Eileen Gray, writing in a 1929 issue of L'Architecture Vivante: "One must build for the human being, that he might rediscover in the architectural construction the joys of self-fulfillment in a whole that extends and completes him. Even the furnishings should lose their individuality by blending in with the architectural ensemble."

Jennifer Goff: Remember, he was the fully-fledged architect, he studied architecture. She was the 52-year-old woman. Again, ego was bruised."

Marco Antonio Orsini: "People still pass by E.1027. It's on Corbusier Avenue. Finally, Eileen Gray may get the credit she deserves."

Jennifer Goff: "I don't know anybody—and this is being bold—I don't know anyone who has created such an intimate space that's brought so much joy. There's something incredibly spiritual about that. I don't know another architect who created a space that can take you to another realm. It really felt like you're going off on a journey, I know that was just an idea, but for me she did it. It's the physical embodiment of Gray's manifesto on architecture, on so many different levels."

Mary McGuckian: "When we filmed at the house for one whole week, it was absolutely how it looked in 1929. It was perfect; we referenced everything from her original photography. It was a beautiful and serene space, a lovely place to be. At one point we took a day off, and then needed to film a scene set in 1946, when the place was wrecked and the murals were up. We were sitting there, about to call in the night shift to wreck the place, and then we started to cry. We said, let's not do that tonight. We left it there on it's own for another night, the way she would have it. It was horrific to come back and see it as Corbusier came back and lived [there] as a vagabond."

After Gray moved out in the mid-1930s, Badovici used the home for its intended purpose of entertaining. “Some of the most important ideas in modernism were born from evenings of drinking and partying in that house. It was a melting pot.”
Manuel Bougot
Le Corbusier’s mural for his own Petit Cabanon, located next door to E.1027.
Manuel Bougot – FLC/ADAGP Paris 2017

Zeev Aram: "I was there for filming, sitting in the High-Performance chair in the living room, the first time I had the experience that she had initially designed. I could sit there and just daydream. It was wonderful.
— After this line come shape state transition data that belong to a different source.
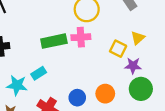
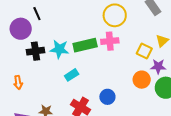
cyan star: (17, 85) -> (59, 49), moved
orange circle: (105, 94) -> (142, 80), moved

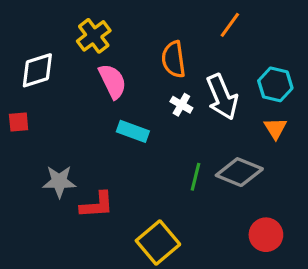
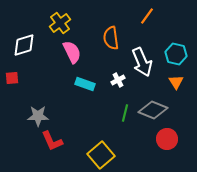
white cross: (181, 105) -> (118, 80), moved, turned 32
red L-shape: (97, 205) -> (52, 141), moved, turned 70
red circle: (266, 235) -> (167, 139), moved

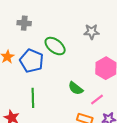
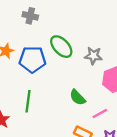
gray star: (92, 32) -> (93, 56), moved
blue pentagon: (32, 61) -> (32, 59), turned -30

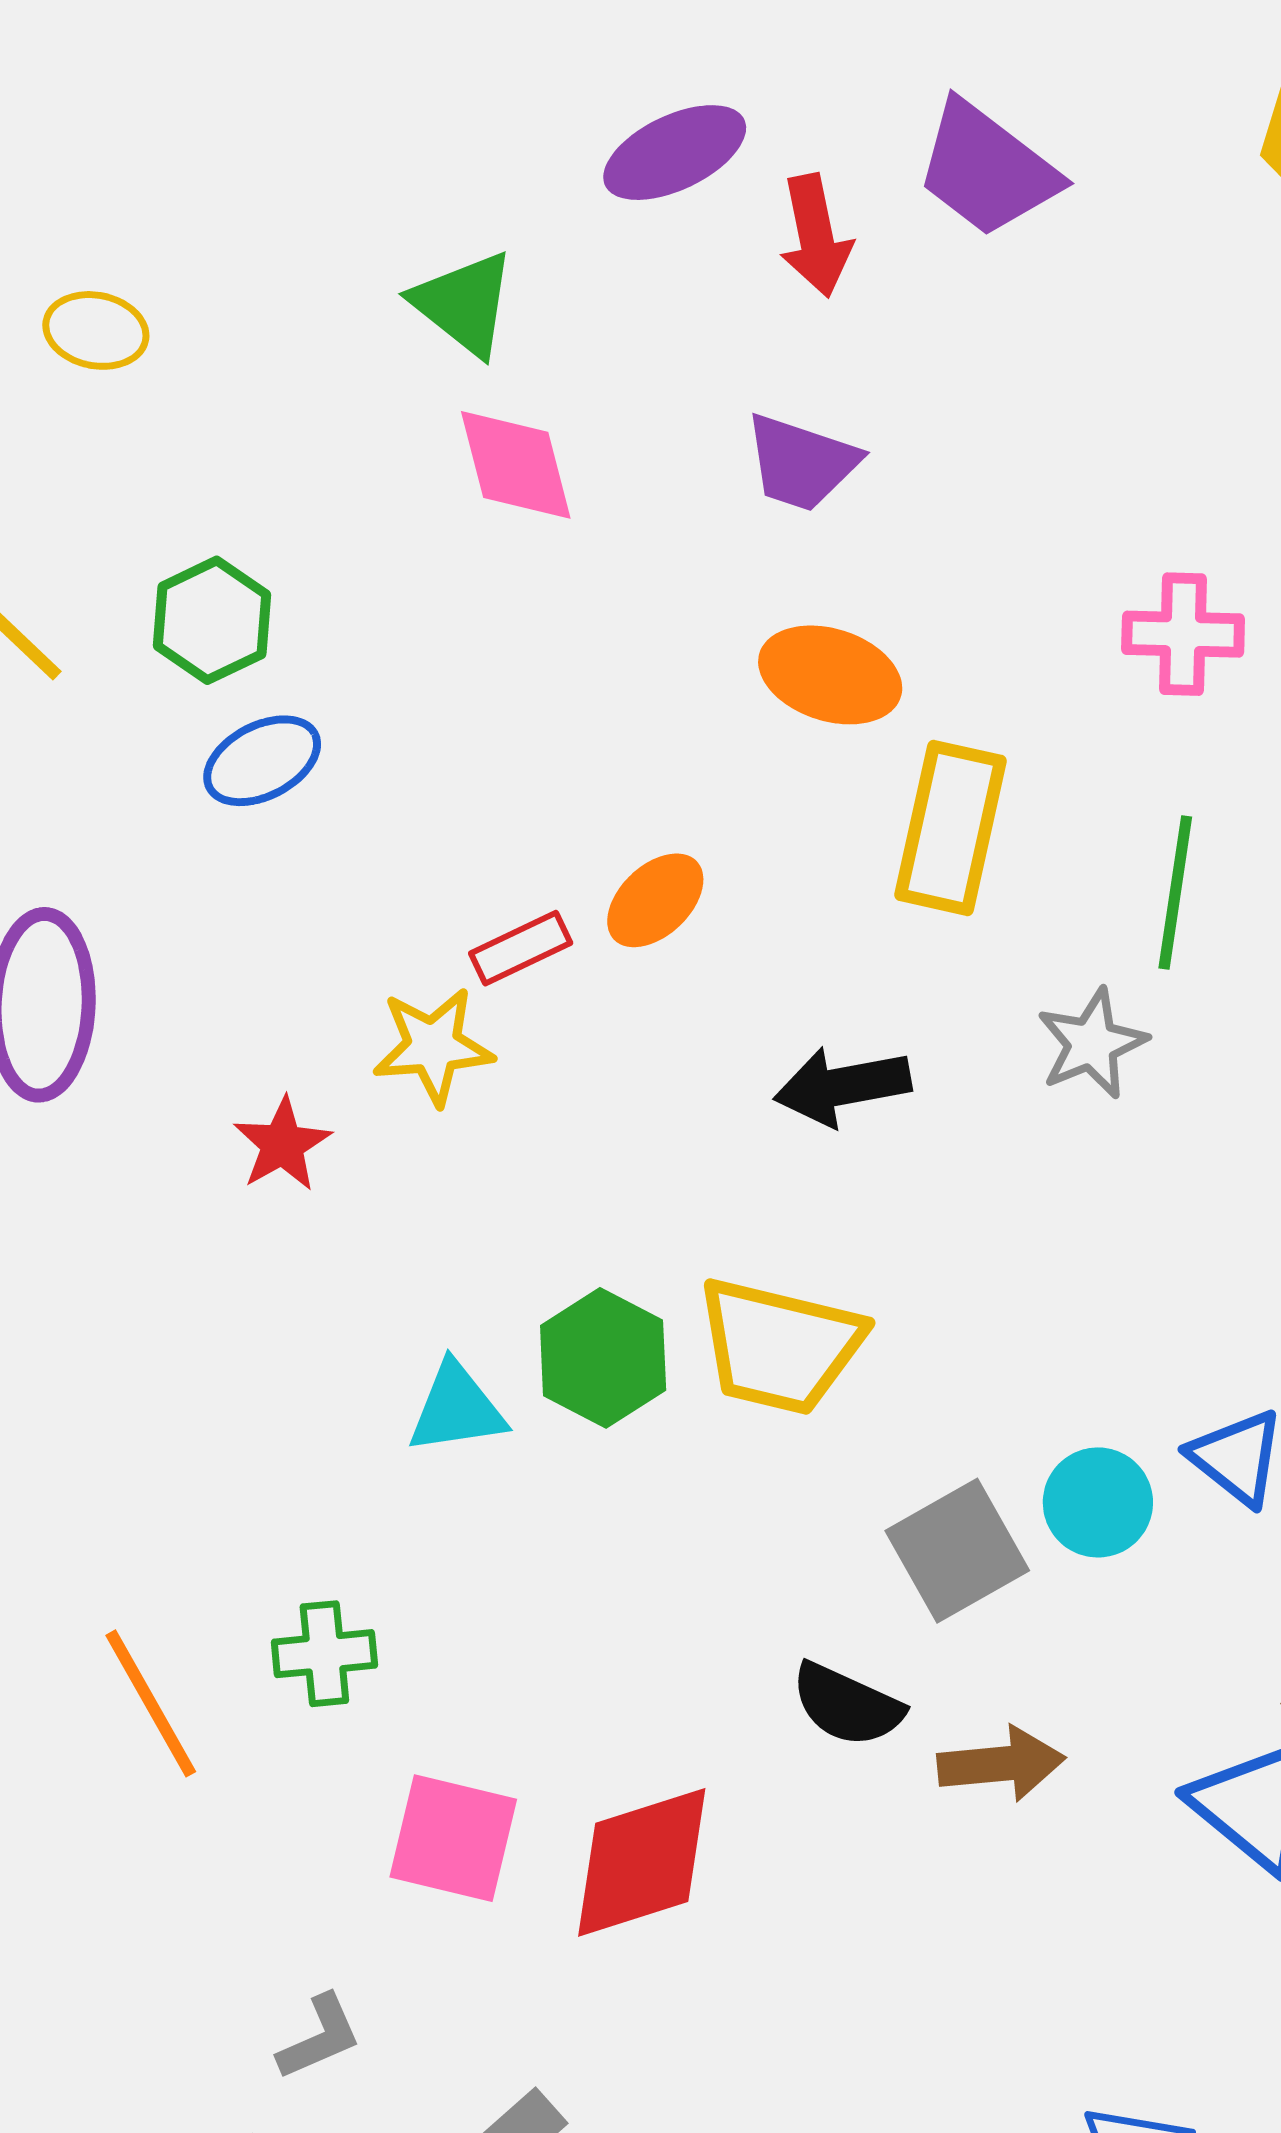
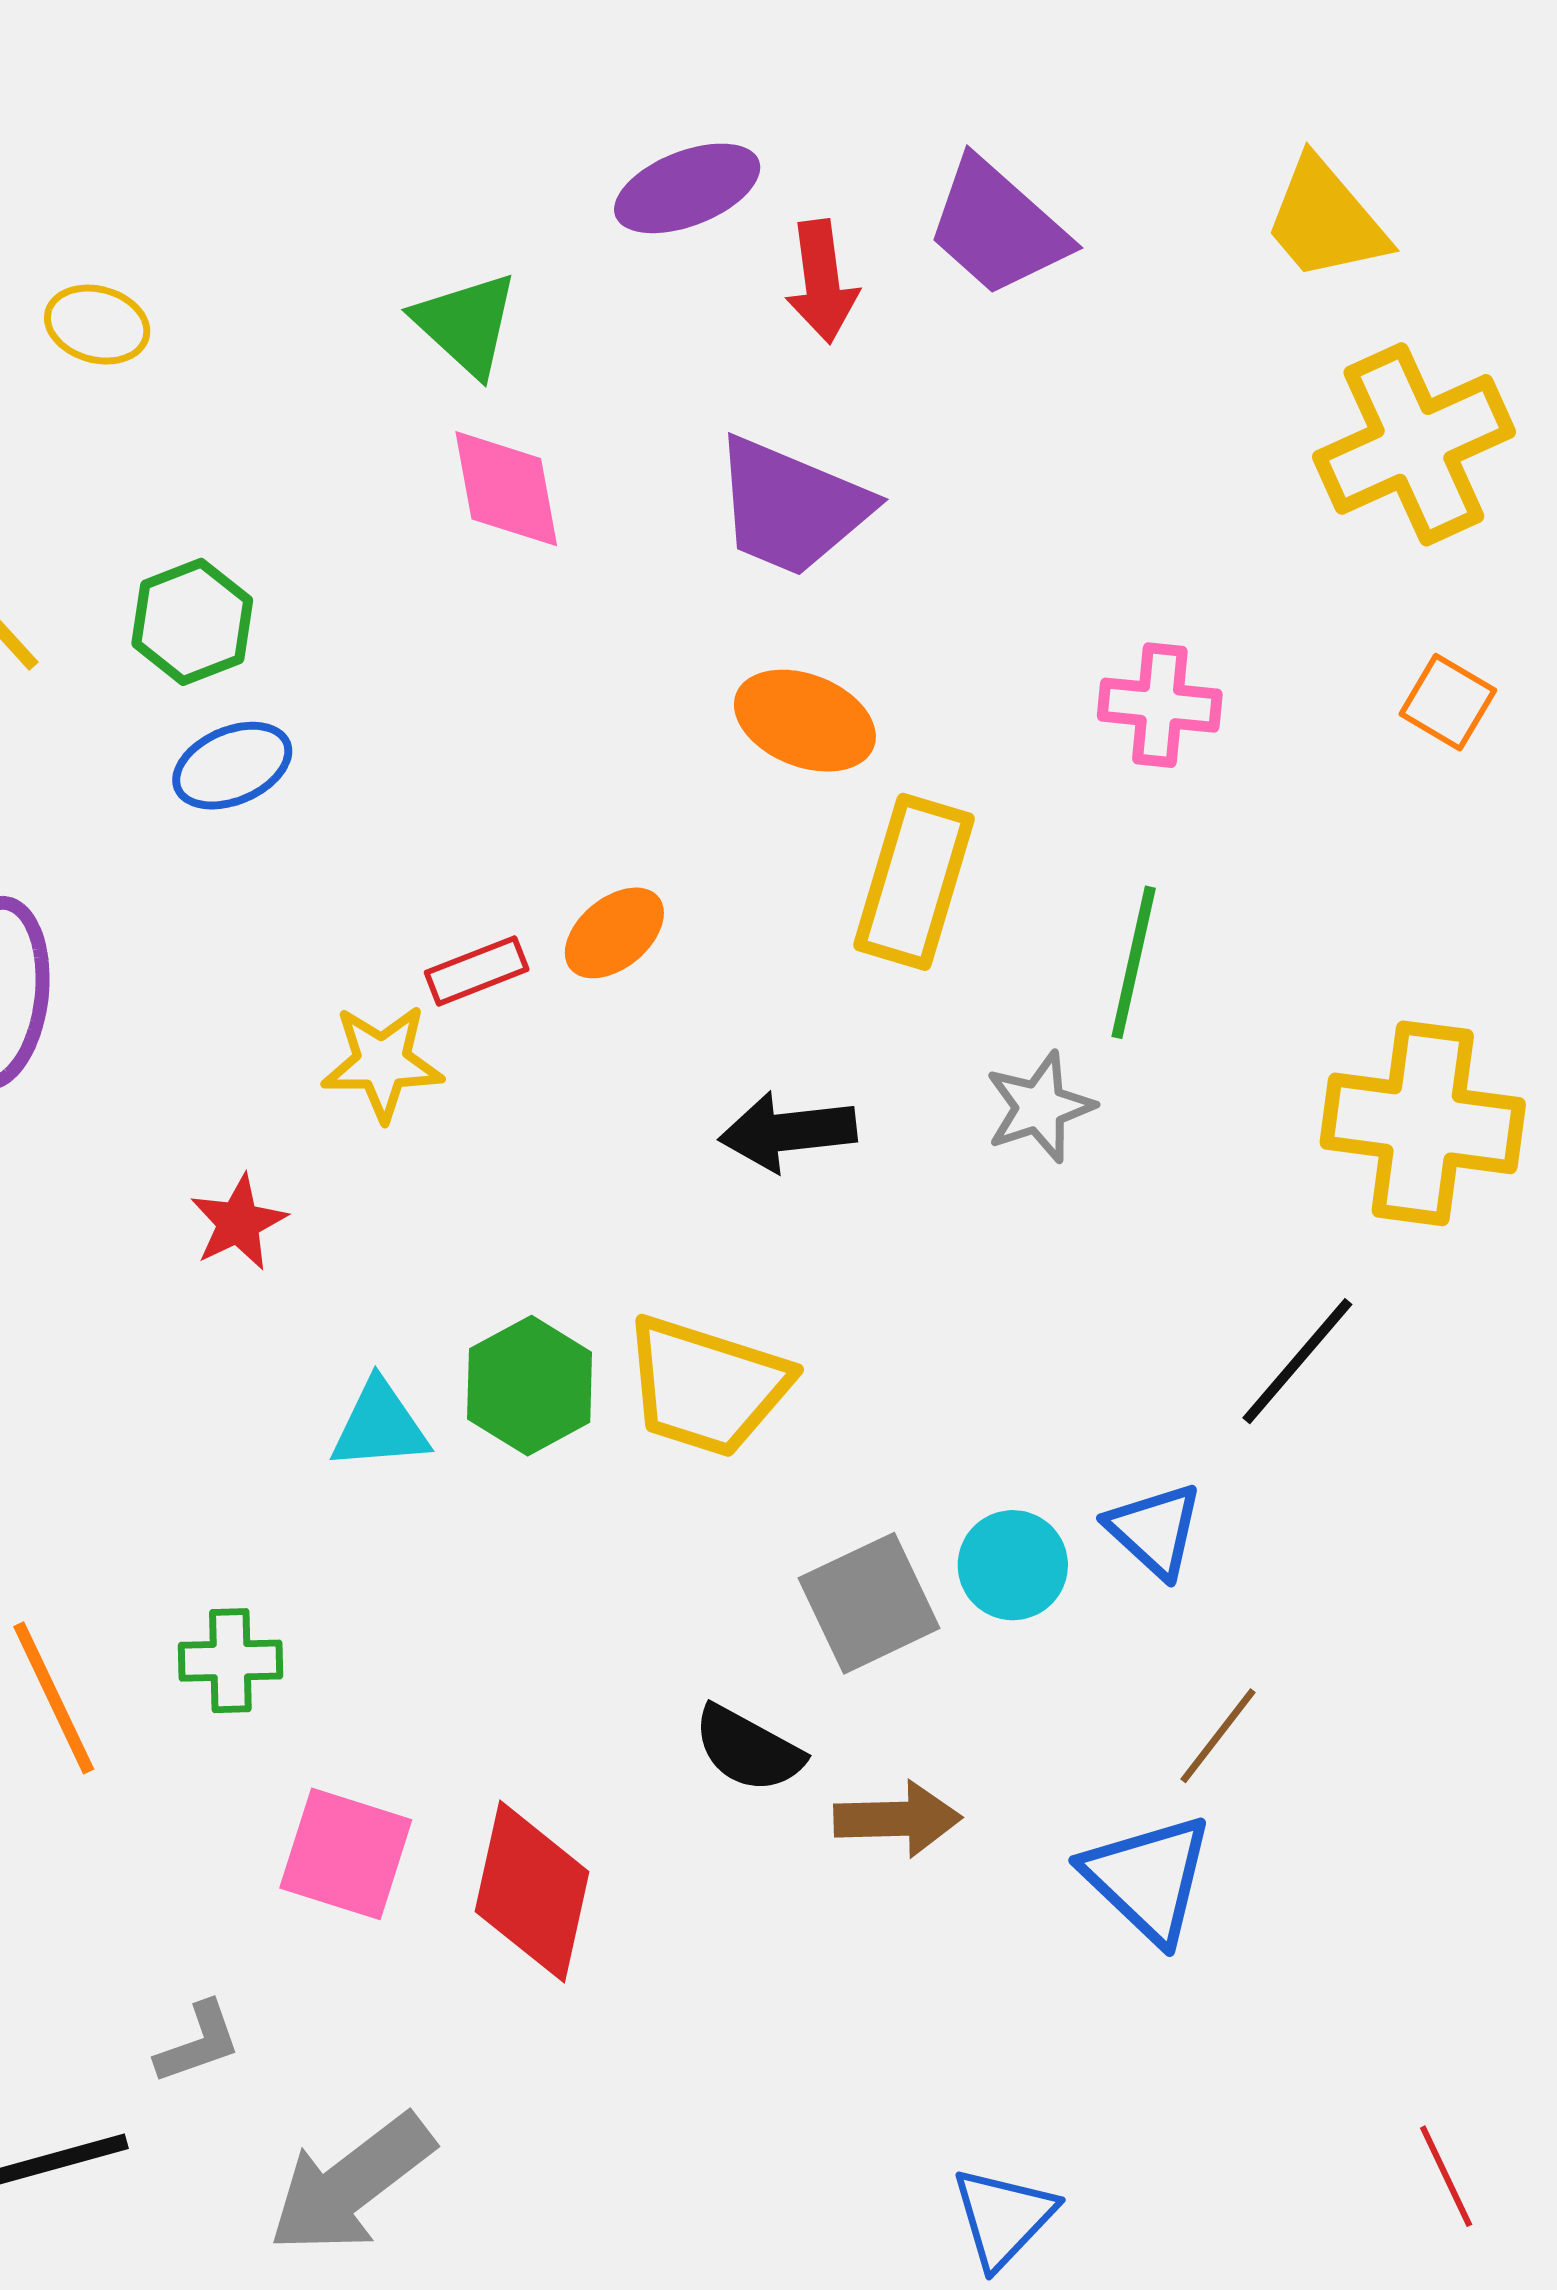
purple trapezoid: (801, 463) -> (791, 507), size x1.4
red star: (282, 1144) -> (238, 1223), moved
red diamond: (642, 1862) -> (532, 1892), turned -64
It was delicious to look out and think about this lovely woman sitting there, looking at the scene I was looking at also. "

Michael Likierman: "Personally, what I love about her is the combination of the extremely dynamic and modern lines, and perspectives, a very daring use of architecture, and at the same time, a hugely practical sensibility: little drawers marked "pillow cases," [that sort of thing]. The combination of dynamic lines and caring about how people live isn't always found in modern architecture."

Sandra Gering: "It is an absolutely perfect example of modernist architecture. E.1027 and maybe the Farnsworth House, and that's it. The pilotis that it stands on, being near the water, the built-in quality of everything, it's perfect. I could live there in a second. It wouldn't be fair, but I would do it."

Jennifer Goff: "It's the idea that you're taken on a journey from the moment you walk in, from the entrance hall to the living room, to the tight little terrace with a bathroom, to a winding staircase to the lower levels. The way she thought of Badovici's bedroom, she created a space where he could sit and work and look at the sea. She thought of everything conducive to him so he could work while he entertained."

Michael Likierman: "I look at the interviews of her talking about her life and work and so on, she's such a remarkable woman. I find it difficult thinking of her going to the lavatory. I find her as this kind of goddess going through life with a sense of design and of art."

Jennifer Goff: "There's a mystery to the house, and I love that."

Tours and visits to E.1027 can now be arranged through Cap Moderne.